Monday, September 06, 2010

Mark Chadwick: All The Pieces

Mark Chadwick
All The Pieces
Stay By Records

The debut solo album from the Levellers front-man

With none of the grandiloquent tub-thumping or boisterous manifesto deliveries he’s best known for Mark Chadwick is making a substantial musical departure from the sounds he’s spent the last 25 years creating with his day job band the Levellers.  Written over the space of two decades it’s the chronological story of his life  unfurled across a 12 song terrain with wide-eyed honesty and (surprisingly) unpretentious vulnerability. Various genres have been quarried during the writing process which, at times, creates endearingly delicate, understated moments of acoustic folk/pop. It’s here you find him, in the unconventional circumstances of a solo album, just a songwriter and his songs really, having nothing to do with something you’d perceived he must be - but clearly isn’t. 

Although not the fully melodious, perfect album, in whichever sense of that meaning, ‘All The Pieces’ has a lot of great things about it and is a more than decent representation of Mark Chadwick’s songwriting abilities away from the other stuff as he attempts to capture the undoubted joys and emotions that make him the person he is. The best bits of this record are standout - like catchy, gospel tinged opener ‘Elephant Fayre’ complete with psychedelic 60’s sound interweave and cosy collective ambience giving it the ‘All You Need Is Love’ resemblance.
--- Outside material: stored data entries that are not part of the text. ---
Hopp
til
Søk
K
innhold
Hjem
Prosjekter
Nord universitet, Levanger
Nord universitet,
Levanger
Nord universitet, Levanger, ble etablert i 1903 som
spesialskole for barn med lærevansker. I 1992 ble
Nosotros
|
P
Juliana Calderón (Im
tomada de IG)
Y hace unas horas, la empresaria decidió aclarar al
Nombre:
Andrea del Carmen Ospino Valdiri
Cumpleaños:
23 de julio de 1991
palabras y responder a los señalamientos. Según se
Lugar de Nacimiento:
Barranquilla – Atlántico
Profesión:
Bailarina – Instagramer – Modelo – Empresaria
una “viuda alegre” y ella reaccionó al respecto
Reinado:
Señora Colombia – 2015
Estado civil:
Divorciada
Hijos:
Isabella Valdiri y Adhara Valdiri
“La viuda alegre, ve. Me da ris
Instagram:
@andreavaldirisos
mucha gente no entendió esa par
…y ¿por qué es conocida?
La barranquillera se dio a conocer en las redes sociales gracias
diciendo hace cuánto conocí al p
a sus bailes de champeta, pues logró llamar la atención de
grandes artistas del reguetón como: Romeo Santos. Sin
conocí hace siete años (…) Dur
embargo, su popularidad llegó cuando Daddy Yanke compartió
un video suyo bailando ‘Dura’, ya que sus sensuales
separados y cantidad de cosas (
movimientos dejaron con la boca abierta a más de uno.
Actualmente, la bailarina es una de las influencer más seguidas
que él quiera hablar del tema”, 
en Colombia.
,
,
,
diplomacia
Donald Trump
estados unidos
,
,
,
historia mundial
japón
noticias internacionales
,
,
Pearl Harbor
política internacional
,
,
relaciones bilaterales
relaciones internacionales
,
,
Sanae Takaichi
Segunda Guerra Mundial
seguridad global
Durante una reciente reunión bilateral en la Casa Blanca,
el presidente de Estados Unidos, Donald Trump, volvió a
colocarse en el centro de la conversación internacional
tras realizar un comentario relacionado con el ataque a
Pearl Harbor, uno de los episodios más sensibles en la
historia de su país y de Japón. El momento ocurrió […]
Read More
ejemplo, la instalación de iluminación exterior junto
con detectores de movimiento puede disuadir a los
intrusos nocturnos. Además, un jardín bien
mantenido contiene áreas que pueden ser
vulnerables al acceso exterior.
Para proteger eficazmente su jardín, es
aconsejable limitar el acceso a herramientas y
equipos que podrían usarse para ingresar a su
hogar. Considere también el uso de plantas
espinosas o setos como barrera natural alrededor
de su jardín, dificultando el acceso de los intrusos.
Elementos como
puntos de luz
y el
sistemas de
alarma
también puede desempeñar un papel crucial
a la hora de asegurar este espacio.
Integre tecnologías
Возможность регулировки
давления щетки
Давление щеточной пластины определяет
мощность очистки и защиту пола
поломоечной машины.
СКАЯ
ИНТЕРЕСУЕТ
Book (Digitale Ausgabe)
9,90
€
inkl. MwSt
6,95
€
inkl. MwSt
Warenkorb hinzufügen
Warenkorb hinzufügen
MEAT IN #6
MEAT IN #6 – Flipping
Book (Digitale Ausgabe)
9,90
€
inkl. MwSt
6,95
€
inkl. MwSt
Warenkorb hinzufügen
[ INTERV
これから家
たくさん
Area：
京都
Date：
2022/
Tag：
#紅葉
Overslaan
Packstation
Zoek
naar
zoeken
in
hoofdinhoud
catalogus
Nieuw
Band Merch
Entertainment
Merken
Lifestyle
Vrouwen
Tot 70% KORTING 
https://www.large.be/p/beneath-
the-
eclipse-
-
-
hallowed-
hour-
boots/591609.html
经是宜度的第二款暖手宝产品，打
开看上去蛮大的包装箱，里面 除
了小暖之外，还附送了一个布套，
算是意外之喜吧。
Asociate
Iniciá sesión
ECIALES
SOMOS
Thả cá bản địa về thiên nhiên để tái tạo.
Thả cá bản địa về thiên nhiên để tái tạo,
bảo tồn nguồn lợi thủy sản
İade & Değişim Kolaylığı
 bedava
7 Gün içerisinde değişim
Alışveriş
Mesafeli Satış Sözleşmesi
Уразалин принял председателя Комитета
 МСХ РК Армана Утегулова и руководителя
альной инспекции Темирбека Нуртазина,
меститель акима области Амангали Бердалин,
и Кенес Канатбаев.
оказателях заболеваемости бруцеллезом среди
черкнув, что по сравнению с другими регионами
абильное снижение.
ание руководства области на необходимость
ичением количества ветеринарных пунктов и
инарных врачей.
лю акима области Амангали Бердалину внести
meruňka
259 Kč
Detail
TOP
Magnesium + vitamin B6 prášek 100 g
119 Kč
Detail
The up-tempo, slightly countrified ‘Satellite’ sweeps along with its a violin-driven charm, and, the predominantly folky/Levellers vibe which sprawls all over the title track, makes for two more opportunities to appreciate the craft of the man. Where he shines greatest though is on ‘Seasons’ with its tumbling acoustic melodies, and the swaggering blues number ‘The Great And The Dead’, his spine tingling tribute to those who inspired him ( Joe Strummer, Johnny Cash, Neil Young among others) to come out the other side with something worth saying.

There will always be bits that grab you on this album, Levellers fans will embrace it I’ve no doubt, but you don’t need to be one to appreciate what he has done here and that’s where the real achievement can be measured, its appeal. Mark Chadwick is a singer/songwriter blessed with incredible versatility and intuition. He may not always have the ability to impress all of us all the time but, on the evidence presented here, he might propel us to hang onto his every third or fourth word.